Workshops are small, focused, and personalized towards people's interest and ability. Our style is largely hands-on, so there is ample opportunity to get the feel of the techniques we are teaching. There is also plenty of time for questions, discussion, lectures, slideshows, siestas, and fun.

Workshops emphasize the inherent qualities of building with natural materials: they are non-toxic, quiet, human powered, creative, and communal.

Facilitators for Natural Building Workshops:

Jim Haim of Cob Together

James has experience building with straw bales, cob, paper-crete, and light-straw clay, as well as conventional construction. He co-founded the Wilderness Charter School in 1996 whose mission is to study and practice community, personal empowerment, and ecological connection with the intention of creating a sustainable future. Between 1996-2003 he served on the board of Harvest Built Homes and currently serves on boards for Earth Car International and White Oak Farm. He lives in the beautiful Williams Valley with his wife, daughter, father-in-law and friends. Jim believes that a key element in the environmental movement is creating an example of sustainable culture so others have inspiration to look towards as their awareness of the world's environmental and social situation unfolds.
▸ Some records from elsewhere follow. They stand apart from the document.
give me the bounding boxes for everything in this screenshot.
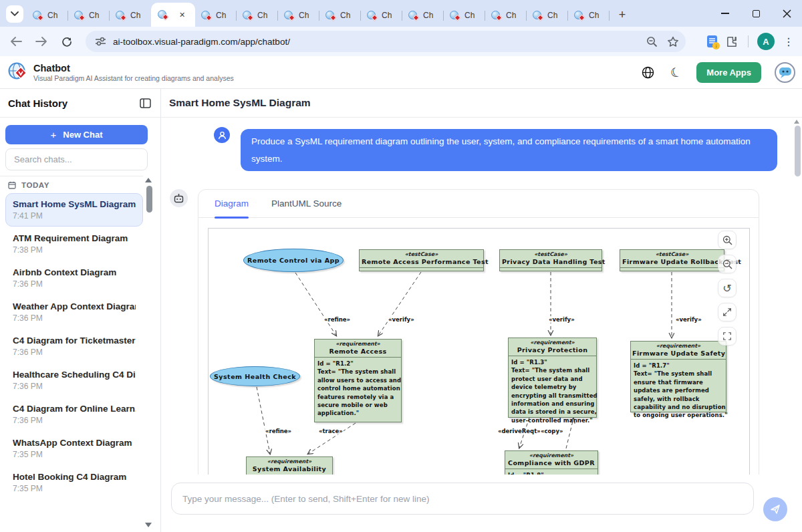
edge-label-trace: «trace» xyxy=(318,428,344,434)
url-text[interactable]: ai-toolbox.visual-paradigm.com/app/chatb… xyxy=(113,37,646,47)
testcase-remote-access-performance[interactable]: «testCase» Remote Access Performance Tes… xyxy=(359,249,484,271)
chat-region: Produce a SysML requirement diagram outl… xyxy=(161,118,802,532)
browser-tab[interactable]: Ch xyxy=(195,4,237,27)
browser-tab[interactable]: Ch xyxy=(68,4,110,27)
send-button[interactable] xyxy=(763,497,787,521)
close-button[interactable] xyxy=(771,0,802,27)
browser-tab[interactable]: Ch xyxy=(278,4,319,27)
chat-history-item[interactable]: Healthcare Scheduling C4 Di...7:36 PM xyxy=(5,364,143,397)
requirement-remote-access[interactable]: «requirement»Remote Access Id = "R1.2" T… xyxy=(314,339,402,422)
zoom-indicator-icon[interactable] xyxy=(646,36,658,47)
visual-paradigm-favicon xyxy=(74,10,85,21)
edge-label-verify-3: «verify» xyxy=(675,316,702,323)
browser-menu-button[interactable]: ⋮ xyxy=(783,35,794,48)
site-settings-icon xyxy=(95,37,106,46)
reload-button[interactable] xyxy=(57,32,76,51)
requirement-privacy-protection[interactable]: «requirement»Privacy Protection Id = "R1… xyxy=(508,338,597,418)
zoom-out-icon xyxy=(722,259,732,269)
maximize-button[interactable] xyxy=(741,0,771,27)
chat-history-item[interactable]: Hotel Booking C4 Diagram7:35 PM xyxy=(5,466,143,499)
testcase-privacy-data-handling[interactable]: «testCase» Privacy Data Handling Test xyxy=(499,249,602,271)
sidebar: Chat History + New Chat TODAY Smart Home… xyxy=(0,89,161,532)
language-globe-button[interactable] xyxy=(640,65,655,80)
visual-paradigm-favicon xyxy=(243,10,253,21)
calendar-icon xyxy=(8,181,16,189)
address-bar[interactable]: ai-toolbox.visual-paradigm.com/app/chatb… xyxy=(86,31,686,52)
profile-avatar[interactable]: A xyxy=(757,33,775,50)
visual-paradigm-favicon xyxy=(284,10,295,21)
browser-tab[interactable]: Ch xyxy=(402,4,444,27)
chat-scroll-up-arrow[interactable] xyxy=(794,120,799,124)
expand-icon xyxy=(722,307,732,317)
browser-tab[interactable]: Ch xyxy=(361,4,402,27)
chat-history-item[interactable]: C4 Diagram for Online Learn...7:36 PM xyxy=(5,398,143,431)
actor-remote-control[interactable]: Remote Control via App xyxy=(243,249,344,272)
tab-search-button[interactable] xyxy=(6,5,23,23)
browser-tab[interactable]: Ch xyxy=(568,4,610,27)
sidebar-title: Chat History xyxy=(8,98,68,109)
fullscreen-button[interactable] xyxy=(718,327,737,346)
browser-tab[interactable]: Ch xyxy=(485,4,527,27)
minimize-button[interactable] xyxy=(710,0,741,27)
browser-tab[interactable]: Ch xyxy=(527,4,568,27)
chat-scrollbar-thumb[interactable] xyxy=(795,126,801,176)
chat-history-item[interactable]: C4 Diagram for Ticketmaster7:36 PM xyxy=(5,329,143,363)
new-chat-button[interactable]: + New Chat xyxy=(5,125,148,144)
page-title: Smart Home SysML Diagram xyxy=(169,97,311,109)
toolbar-divider xyxy=(748,35,749,47)
new-tab-button[interactable]: + xyxy=(614,6,631,23)
testcase-firmware-update-rollback[interactable]: «testCase» Firmware Update Rollback Test xyxy=(620,249,724,271)
search-chats-input[interactable] xyxy=(5,148,148,170)
browser-tab-active[interactable]: ✕ xyxy=(151,3,195,27)
globe-icon xyxy=(642,66,654,79)
extension-doc-icon[interactable]: ↓ xyxy=(707,35,717,47)
dark-mode-button[interactable]: ☾ xyxy=(668,65,683,80)
maximize-icon xyxy=(753,10,760,17)
reset-view-button[interactable]: ↺ xyxy=(718,279,737,297)
visual-paradigm-logo xyxy=(8,62,28,82)
browser-tab[interactable]: Ch xyxy=(444,4,485,27)
zoom-in-button[interactable] xyxy=(718,231,737,249)
actor-system-health-check[interactable]: System Health Check xyxy=(210,366,300,386)
collapse-panel-icon[interactable] xyxy=(140,98,151,108)
browser-toolbar: ai-toolbox.visual-paradigm.com/app/chatb… xyxy=(0,27,802,56)
minimize-icon xyxy=(721,13,729,14)
browser-tab[interactable]: Ch xyxy=(237,4,278,27)
requirement-firmware-update-safety[interactable]: «requirement»Firmware Update Safety Id =… xyxy=(630,341,726,412)
extensions-puzzle-icon[interactable] xyxy=(726,35,739,48)
chat-history-item[interactable]: Smart Home SysML Diagram7:41 PM xyxy=(5,193,143,227)
sidebar-scroll-up-arrow[interactable] xyxy=(145,178,152,182)
visual-paradigm-favicon xyxy=(533,10,543,21)
browser-tab[interactable]: Ch xyxy=(319,4,361,27)
zoom-out-button[interactable] xyxy=(718,255,737,273)
chat-history-item[interactable]: Weather App Context Diagram7:36 PM xyxy=(5,295,143,329)
message-input[interactable] xyxy=(171,483,754,515)
browser-tab[interactable]: Ch xyxy=(110,4,151,27)
chat-history-list: Smart Home SysML Diagram7:41 PMATM Requi… xyxy=(5,193,143,500)
forward-button[interactable] xyxy=(32,32,51,51)
bookmark-star-icon[interactable] xyxy=(667,36,679,47)
sidebar-scrollbar-thumb[interactable] xyxy=(146,186,152,213)
zoom-in-icon xyxy=(722,235,732,245)
send-plane-icon xyxy=(770,504,781,515)
browser-window: ChChCh✕ChChChChChChChChChCh + ai-toolbox… xyxy=(0,0,802,532)
tab-close-icon[interactable]: ✕ xyxy=(179,11,185,19)
chat-history-item[interactable]: WhatsApp Context Diagram7:35 PM xyxy=(5,432,143,465)
back-button[interactable] xyxy=(7,32,25,51)
visual-paradigm-favicon xyxy=(116,10,126,21)
tab-diagram[interactable]: Diagram xyxy=(215,190,249,218)
tab-plantuml-source[interactable]: PlantUML Source xyxy=(271,190,342,218)
assistant-avatar-button[interactable] xyxy=(775,62,795,83)
back-icon xyxy=(10,37,22,46)
response-tabs: Diagram PlantUML Source xyxy=(198,190,759,218)
chat-history-item[interactable]: Airbnb Context Diagram7:36 PM xyxy=(5,261,143,295)
browser-tab[interactable]: Ch xyxy=(27,4,68,27)
expand-button[interactable] xyxy=(718,303,737,321)
more-apps-button[interactable]: More Apps xyxy=(696,62,761,83)
visual-paradigm-favicon xyxy=(491,10,502,21)
reload-icon xyxy=(61,36,72,47)
app-title: Chatbot xyxy=(33,63,234,74)
chat-history-item[interactable]: ATM Requirement Diagram7:38 PM xyxy=(5,227,143,261)
sidebar-divider xyxy=(0,176,143,176)
sidebar-scroll-down-arrow[interactable] xyxy=(145,523,152,527)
Taylor Starr of White Oak Farm

Taylor is the co-founder of White Oak Farm & Education Center in Williams, Oregon. The Farm is a non-profit center dedicated to creating connections between people and their local ecosystems. White Oak serves a working organic farm, children's education center, and host for adult workshops in natural building and permaculture. Taylor has spent the last six years farming, homesteading, teaching, and building. He has worked with cob, straw bale, light straw-clay, earthen plasters and floors, and round wood. Over the past three seasons he has focused his energy building a hybrid pole frame-straw bale-cob octagon to serve as the common house for White Oak Farm, as well as various outbuildings and cabins. Taylor believes working in community to grow food and create shelter should be empowering, inspiring and fun.

White Oak Farm:
White Oak FarmWhite Oak Farm is a non-profit farm and education center located in the beautiful and biologically diverse Siskiyou Mountains. The farm is situated on a gentle south-east facing slope, surrounded by forests of pine, oak, madrone, and douglas fir. We are blessed with three ponds for irrigation, swimming and wildlife habitat, a one acre organic garden, pastures, an orchard of over forty fruit tree varieties, ample space for camping and hiking, a communal kitchen, two yurts for staff housing, outdoor showers and composting toilets. The farm is currently home to five staff, forty chickens, and many thousands of honey bees.

Accommodations and Meals:
Workshop participants have their choice between numerous shady campsites among the trees and ponds on the Farm. There are hot showers, compost toilets, and swimming ponds for cooling off after a long day.

Three organic home-cooked (and often home-grown) meals are provided each day by the White Oak Farm staff. Meals are vegetarian, and other diets can be accommodated with advanced notice.

Travel:
White Oak Farm is situated in the foothills of the Siskiyou Mountains in beautiful Williams, Oregon. The farm is 6 hours north of San Francisco, 5 hours south of Portland, and 1 hour West of Ashland and Medford, Oregon. There is air and bus service to Medford from many major cities across the US. We are happy to arrange shuttles to the farm from the airport or bus station. Because of limited parking space and our desire to decrease consumption of fossil fuels we encourage participants to use carpools, public transit, bicycles, and other creative means of travel. Please contact us to help arrange carpools.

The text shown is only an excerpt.